Newspapers help to radicalise far right, says UK anti-terror chief


Britain’s counter-terrorism chief has said far-right terrorists are being radicalised by mainstream newspaper coverage, while also criticising the hypocrisy of outlets such as Mail Online, which uploaded the “manifesto” of the gunman in the Christchurch terror attack.

Neil Basu, one of Britain’s top police officers, said it was ironic that while newspapers have repeatedly criticised the likes of Facebook and Google for hosting extremist content, sites including the Sun and the Mirror rushed to upload clips of footage filmed by the gunman as he attacked two mosques in New Zealand.

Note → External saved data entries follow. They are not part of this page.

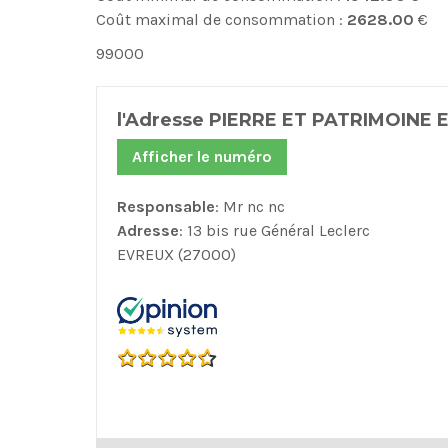
Coût maximal de consommation :
2628.00
€
99000
l'Adresse PIERRE ET PATRIMOINE 
Afficher le numéro
Responsable
: Mr nc nc
Adresse
: 13 bis rue Général Leclerc
EVREUX (27000)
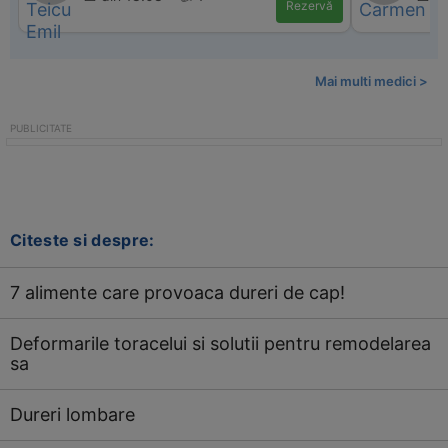
Rezervă
Mai multi medici >
Citeste si despre:
7 alimente care provoaca dureri de cap!
Deformarile toracelui si solutii pentru remodelarea
sa
Dureri lombare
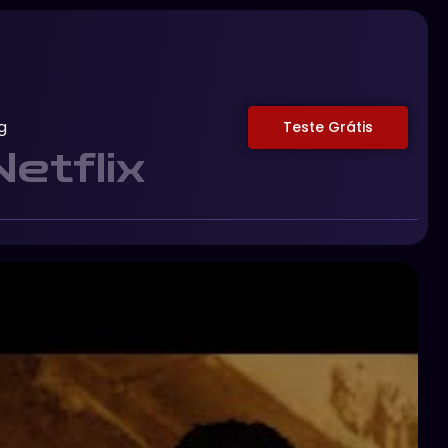
g
Teste Grátis
Netflix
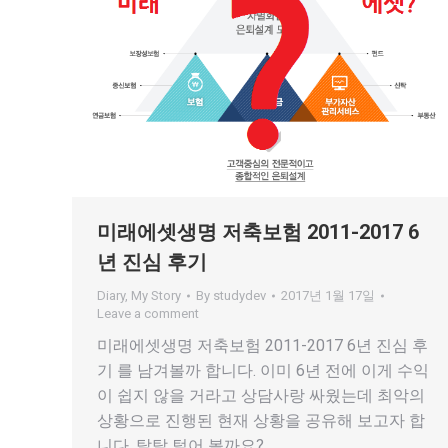
미래에셋생명 저축보험 2011-2017 6
년 진심 후기
Diary
,
My Story
By
studydev
2017년 1월 17일
Leave a comment
미래에셋생명 저축보험 2011-2017 6년 진심 후
기 를 남겨볼까 합니다. 이미 6년 전에 이게 수익
이 쉽지 않을 거라고 상담사랑 싸웠는데 최악의
상황으로 진행된 현재 상황을 공유해 보고자 합
니다. 탈탈 털어 볼까요?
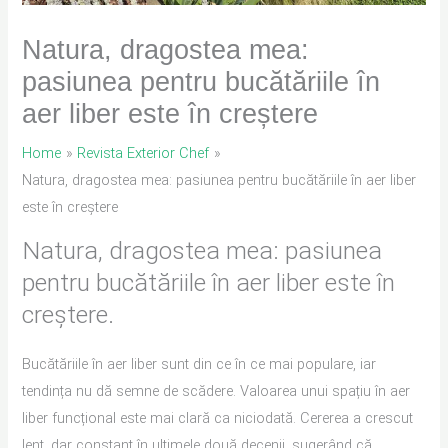
Natura, dragostea mea:
pasiunea pentru bucătăriile în
aer liber este în creștere
Home
Revista Exterior Chef
Natura, dragostea mea: pasiunea pentru bucătăriile în aer liber
este în creștere
Natura, dragostea mea: pasiunea
pentru bucătăriile în aer liber este în
creștere.
Bucătăriile în aer liber sunt din ce în ce mai populare, iar
tendința nu dă semne de scădere. Valoarea unui spațiu în aer
liber funcțional este mai clară ca niciodată. Cererea a crescut
lent, dar constant în ultimele două decenii, sugerând că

“The same media companies who have lambasted social media platforms for not acting fast enough to remove extremist content are simultaneously publishing uncensored Daesh [Islamic State] propaganda on their websites, or make the rambling ‘manifestos’ of crazed killers available for download,” Basu said in an open letter to the media on how to report terrorism.

He appeared to be singling out Mail Online, which uploaded the New Zealand’s terrorist’s 74-page “manifesto” to its website and made the document, which included an explanation of his far-right ideology, available for users to download from one of the world’s biggest news outlets.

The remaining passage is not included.